It was originally devised as a way to annotate the Internet: A technology that would allow people to leave comments about webpages. But they realized that some comments are worth more than others, and that they’d need some way to filter out the junk. What they came up with evolved into PageRank: A webapge’s rank depends on the number and the rank of the pages linking to it.
[rant on how great this accident was]
With PageRank, Google beat out the other two paradigms of searching the Internet: Human-created directories and simple text matching.
Human-created directories would make a lot of sense if the Internet were as slow-growing as ARPANet was: A few new sites a day, maybe, and all of them registering in a standard way with one of, maybe, a dozen different organizations. Humans cannot cope with the Internet as it stands now, with thousands of new pages added a day and very little in the way of standardization.

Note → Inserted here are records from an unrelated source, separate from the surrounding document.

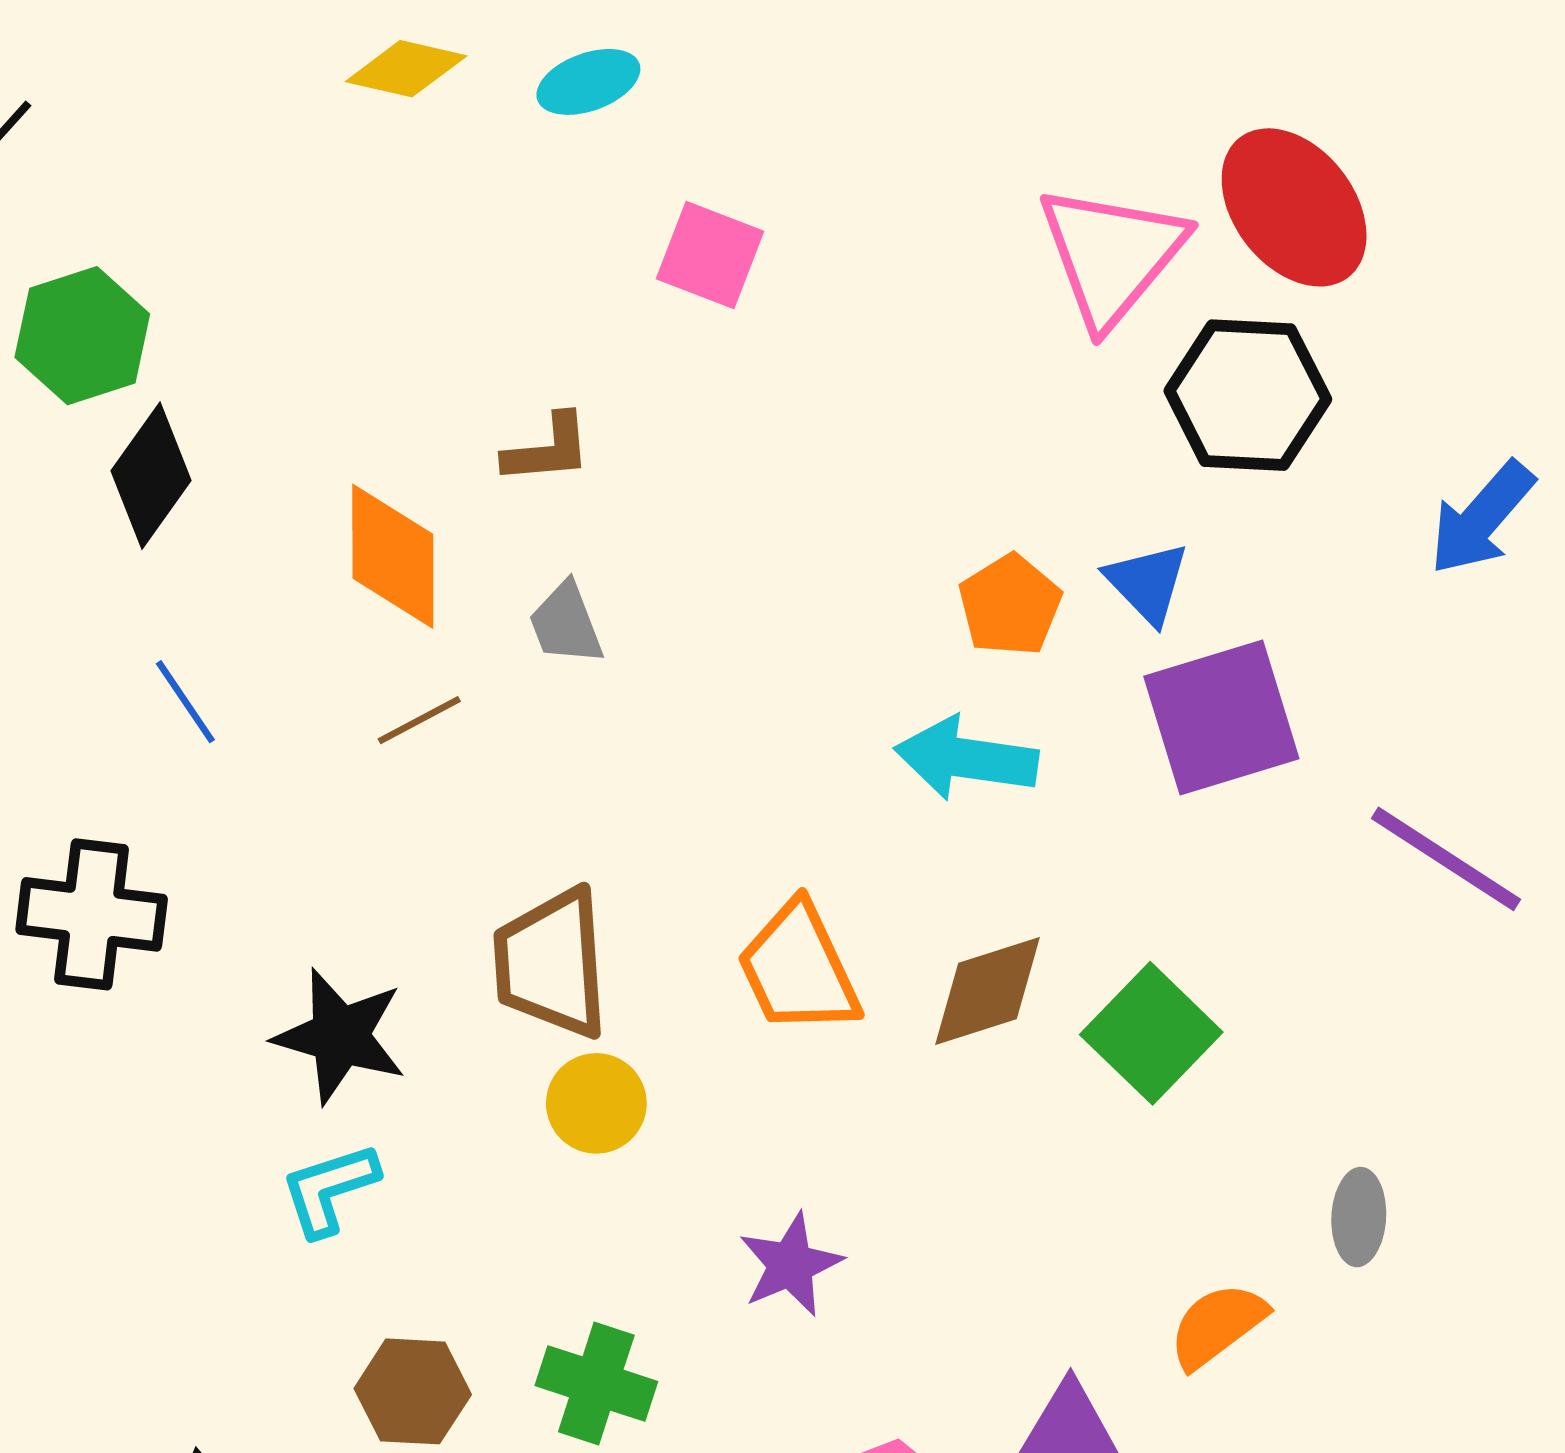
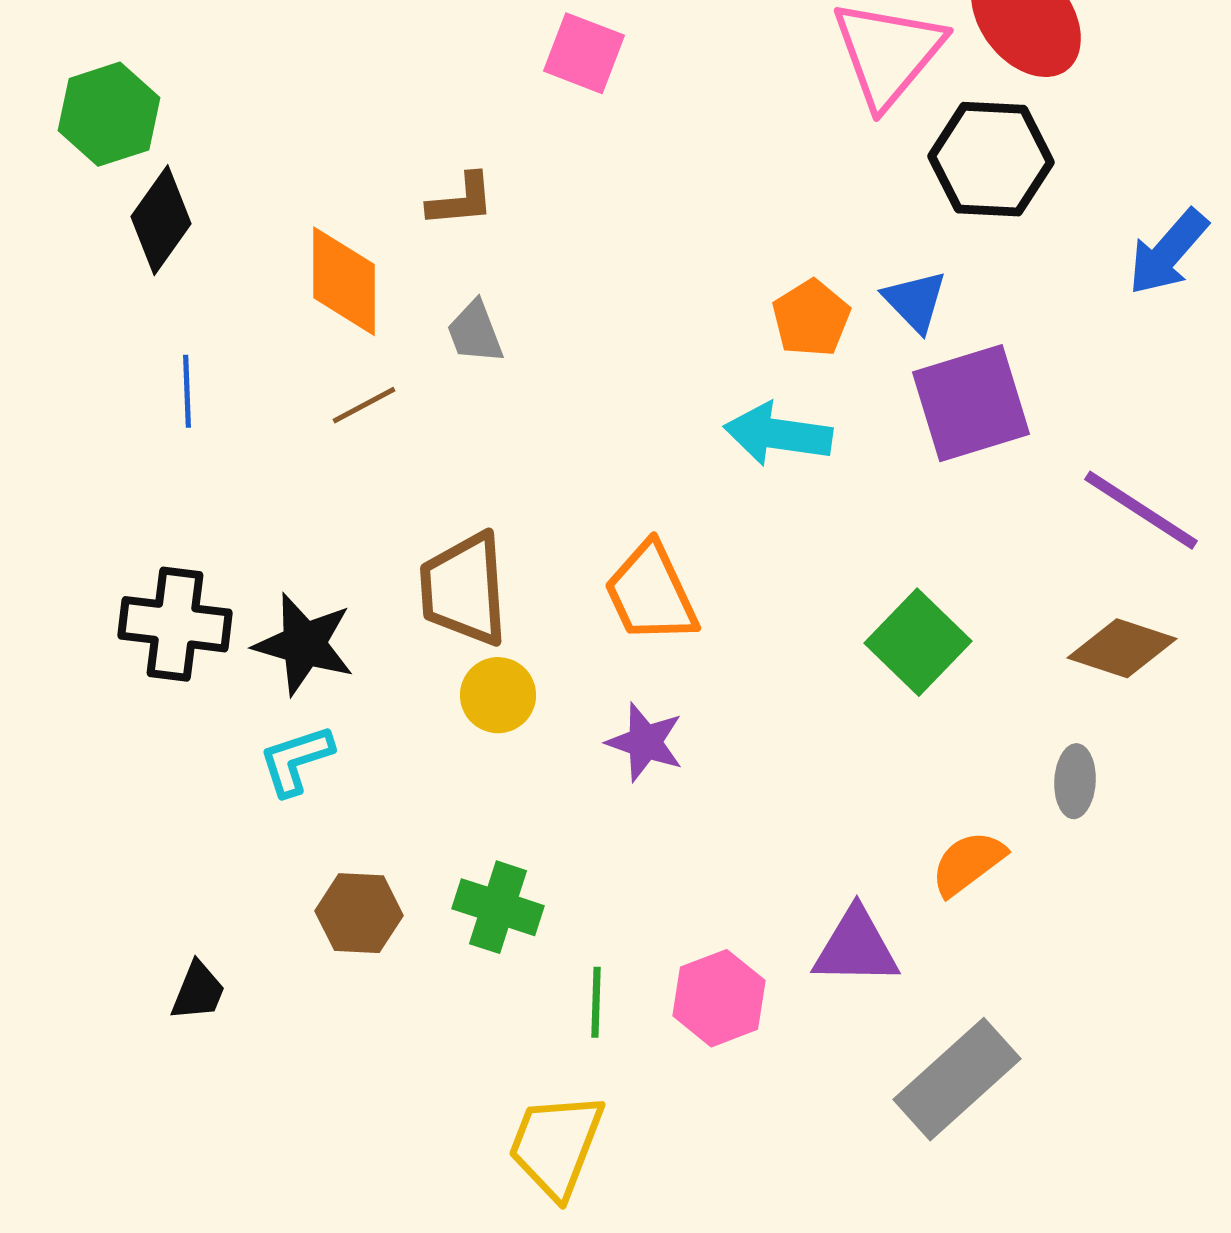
blue line: (185, 702) -> (187, 391), turned 32
black cross: (92, 914) -> (175, 624), moved
brown diamond: (987, 991) -> (1122, 648), moved, turned 36
purple star: (791, 1265) -> (645, 742), moved, turned -30

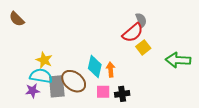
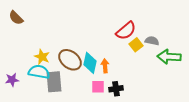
gray semicircle: (141, 20) -> (152, 41), moved, turned -56
brown ellipse: (74, 81) -> (70, 60), moved
purple star: (33, 91) -> (12, 80), moved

Simple text matching works as long as everyone is honest: If the Internet were limited to universities and large organizations, even if it were growing like kudzu everyone could be counted on not to fill their pages with crap just to attract surfers. But any idiot can create a webpage, and many do. More than a few create webpages that are full of crap words and phrases designed to trick naive text matching spiders.
PageRank matches the intelligence of humans with the speed of computers by relying on people not to link to crap, and using that as the basis of a fast algorithm that traces down back-links (Google was originally called BackRub because it did that, in fact) to see who links to whom. Voila: Something that naturally filters crap while being as fast as a good algorithm.
All of this is based on a fundamental discovery: Human time is expensive, machine time is cheap, so spread out the work that has to be done by humans (filtering) over as many humans as you can, so you can rely on a few machines to do the rest.